TASK DETAILS
Give the records again in full, exactly as written.
── DATA PROVIDED
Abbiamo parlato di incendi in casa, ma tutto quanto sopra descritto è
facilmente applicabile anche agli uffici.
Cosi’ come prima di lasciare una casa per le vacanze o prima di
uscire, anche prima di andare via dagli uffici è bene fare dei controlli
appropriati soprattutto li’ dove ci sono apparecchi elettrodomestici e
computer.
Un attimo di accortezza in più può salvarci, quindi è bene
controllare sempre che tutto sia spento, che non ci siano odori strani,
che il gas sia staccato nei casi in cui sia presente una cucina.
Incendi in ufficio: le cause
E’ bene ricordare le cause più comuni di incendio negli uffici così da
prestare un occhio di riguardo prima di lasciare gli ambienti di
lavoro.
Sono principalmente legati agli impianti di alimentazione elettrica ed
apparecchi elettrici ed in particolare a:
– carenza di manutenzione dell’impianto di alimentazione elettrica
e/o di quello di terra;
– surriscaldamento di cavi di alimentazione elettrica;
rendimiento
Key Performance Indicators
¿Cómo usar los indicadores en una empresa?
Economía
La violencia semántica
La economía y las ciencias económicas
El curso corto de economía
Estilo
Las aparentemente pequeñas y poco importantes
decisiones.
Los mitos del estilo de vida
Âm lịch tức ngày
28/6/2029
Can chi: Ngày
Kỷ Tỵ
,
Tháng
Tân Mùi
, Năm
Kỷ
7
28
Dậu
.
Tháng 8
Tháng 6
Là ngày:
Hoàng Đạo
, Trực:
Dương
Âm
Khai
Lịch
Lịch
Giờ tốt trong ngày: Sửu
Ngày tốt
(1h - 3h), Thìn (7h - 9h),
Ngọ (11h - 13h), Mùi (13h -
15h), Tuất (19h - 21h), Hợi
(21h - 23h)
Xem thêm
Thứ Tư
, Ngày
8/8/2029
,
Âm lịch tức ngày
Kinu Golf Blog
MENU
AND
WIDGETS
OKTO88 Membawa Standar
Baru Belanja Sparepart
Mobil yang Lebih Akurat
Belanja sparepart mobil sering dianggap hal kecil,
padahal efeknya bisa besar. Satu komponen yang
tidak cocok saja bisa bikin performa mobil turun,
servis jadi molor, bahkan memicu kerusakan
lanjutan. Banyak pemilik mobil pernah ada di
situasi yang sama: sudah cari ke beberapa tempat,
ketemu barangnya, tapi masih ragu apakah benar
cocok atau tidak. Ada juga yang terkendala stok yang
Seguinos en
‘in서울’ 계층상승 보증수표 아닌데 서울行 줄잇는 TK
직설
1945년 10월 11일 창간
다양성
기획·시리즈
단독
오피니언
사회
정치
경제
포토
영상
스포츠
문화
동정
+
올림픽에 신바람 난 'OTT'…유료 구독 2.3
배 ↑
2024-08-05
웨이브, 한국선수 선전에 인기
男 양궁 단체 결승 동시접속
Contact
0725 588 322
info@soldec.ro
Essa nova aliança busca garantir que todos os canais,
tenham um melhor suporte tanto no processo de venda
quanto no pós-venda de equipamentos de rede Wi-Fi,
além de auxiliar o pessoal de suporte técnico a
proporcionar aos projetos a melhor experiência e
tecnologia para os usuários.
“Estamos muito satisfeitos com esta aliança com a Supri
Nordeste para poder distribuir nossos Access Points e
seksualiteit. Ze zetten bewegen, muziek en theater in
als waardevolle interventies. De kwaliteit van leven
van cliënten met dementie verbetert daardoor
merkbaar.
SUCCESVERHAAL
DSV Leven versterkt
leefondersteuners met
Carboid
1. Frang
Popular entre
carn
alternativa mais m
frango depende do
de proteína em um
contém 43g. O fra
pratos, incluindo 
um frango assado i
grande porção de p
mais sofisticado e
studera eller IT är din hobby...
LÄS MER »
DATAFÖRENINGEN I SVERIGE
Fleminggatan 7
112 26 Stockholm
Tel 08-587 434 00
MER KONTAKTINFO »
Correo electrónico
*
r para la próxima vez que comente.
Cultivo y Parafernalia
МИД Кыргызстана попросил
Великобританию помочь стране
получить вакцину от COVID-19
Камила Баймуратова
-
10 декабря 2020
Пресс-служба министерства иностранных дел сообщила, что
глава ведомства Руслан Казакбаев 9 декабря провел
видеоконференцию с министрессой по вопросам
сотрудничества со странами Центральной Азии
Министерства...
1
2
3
────
WRITTEN SOLUTION
Abbiamo parlato di incendi in casa, ma tutto quanto sopra descritto è
facilmente applicabile anche agli uffici.
Cosi’ come prima di lasciare una casa per le vacanze o prima di
uscire, anche prima di andare via dagli uffici è bene fare dei controlli
appropriati soprattutto li’ dove ci sono apparecchi elettrodomestici e
computer.
Un attimo di accortezza in più può salvarci, quindi è bene
controllare sempre che tutto sia spento, che non ci siano odori strani,
che il gas sia staccato nei casi in cui sia presente una cucina.
Incendi in ufficio: le cause
E’ bene ricordare le cause più comuni di incendio negli uffici così da
prestare un occhio di riguardo prima di lasciare gli ambienti di
lavoro.
Sono principalmente legati agli impianti di alimentazione elettrica ed
apparecchi elettrici ed in particolare a:
– carenza di manutenzione dell’impianto di alimentazione elettrica
e/o di quello di terra;
– surriscaldamento di cavi di alimentazione elettrica;
rendimiento
Key Performance Indicators
¿Cómo usar los indicadores en una empresa?
Economía
La violencia semántica
La economía y las ciencias económicas
El curso corto de economía
Estilo
Las aparentemente pequeñas y poco importantes
decisiones.
Los mitos del estilo de vida
Âm lịch tức ngày
28/6/2029
Can chi: Ngày
Kỷ Tỵ
,
Tháng
Tân Mùi
, Năm
Kỷ
7
28
Dậu
.
Tháng 8
Tháng 6
Là ngày:
Hoàng Đạo
, Trực:
Dương
Âm
Khai
Lịch
Lịch
Giờ tốt trong ngày: Sửu
Ngày tốt
(1h - 3h), Thìn (7h - 9h),
Ngọ (11h - 13h), Mùi (13h -
15h), Tuất (19h - 21h), Hợi
(21h - 23h)
Xem thêm
Thứ Tư
, Ngày
8/8/2029
,
Âm lịch tức ngày
Kinu Golf Blog
MENU
AND
WIDGETS
OKTO88 Membawa Standar
Baru Belanja Sparepart
Mobil yang Lebih Akurat
Belanja sparepart mobil sering dianggap hal kecil,
padahal efeknya bisa besar. Satu komponen yang
tidak cocok saja bisa bikin performa mobil turun,
servis jadi molor, bahkan memicu kerusakan
lanjutan. Banyak pemilik mobil pernah ada di
situasi yang sama: sudah cari ke beberapa tempat,
ketemu barangnya, tapi masih ragu apakah benar
cocok atau tidak. Ada juga yang terkendala stok yang
Seguinos en
‘in서울’ 계층상승 보증수표 아닌데 서울行 줄잇는 TK
직설
1945년 10월 11일 창간
다양성
기획·시리즈
단독
오피니언
사회
정치
경제
포토
영상
스포츠
문화
동정
+
올림픽에 신바람 난 'OTT'…유료 구독 2.3
배 ↑
2024-08-05
웨이브, 한국선수 선전에 인기
男 양궁 단체 결승 동시접속
Contact
0725 588 322
info@soldec.ro
Essa nova aliança busca garantir que todos os canais,
tenham um melhor suporte tanto no processo de venda
quanto no pós-venda de equipamentos de rede Wi-Fi,
além de auxiliar o pessoal de suporte técnico a
proporcionar aos projetos a melhor experiência e
tecnologia para os usuários.
“Estamos muito satisfeitos com esta aliança com a Supri
Nordeste para poder distribuir nossos Access Points e
seksualiteit. Ze zetten bewegen, muziek en theater in
als waardevolle interventies. De kwaliteit van leven
van cliënten met dementie verbetert daardoor
merkbaar.
SUCCESVERHAAL
DSV Leven versterkt
leefondersteuners met
Carboid
1. Frang
Popular entre
carn
alternativa mais m
frango depende do
de proteína em um
contém 43g. O fra
pratos, incluindo 
um frango assado i
grande porção de p
mais sofisticado e
studera eller IT är din hobby...
LÄS MER »
DATAFÖRENINGEN I SVERIGE
Fleminggatan 7
112 26 Stockholm
Tel 08-587 434 00
MER KONTAKTINFO »
Correo electrónico
*
r para la próxima vez que comente.
Cultivo y Parafernalia
МИД Кыргызстана попросил
Великобританию помочь стране
получить вакцину от COVID-19
Камила Баймуратова
-
10 декабря 2020
Пресс-служба министерства иностранных дел сообщила, что
глава ведомства Руслан Казакбаев 9 декабря провел
видеоконференцию с министрессой по вопросам
сотрудничества со странами Центральной Азии
Министерства...
1
2
3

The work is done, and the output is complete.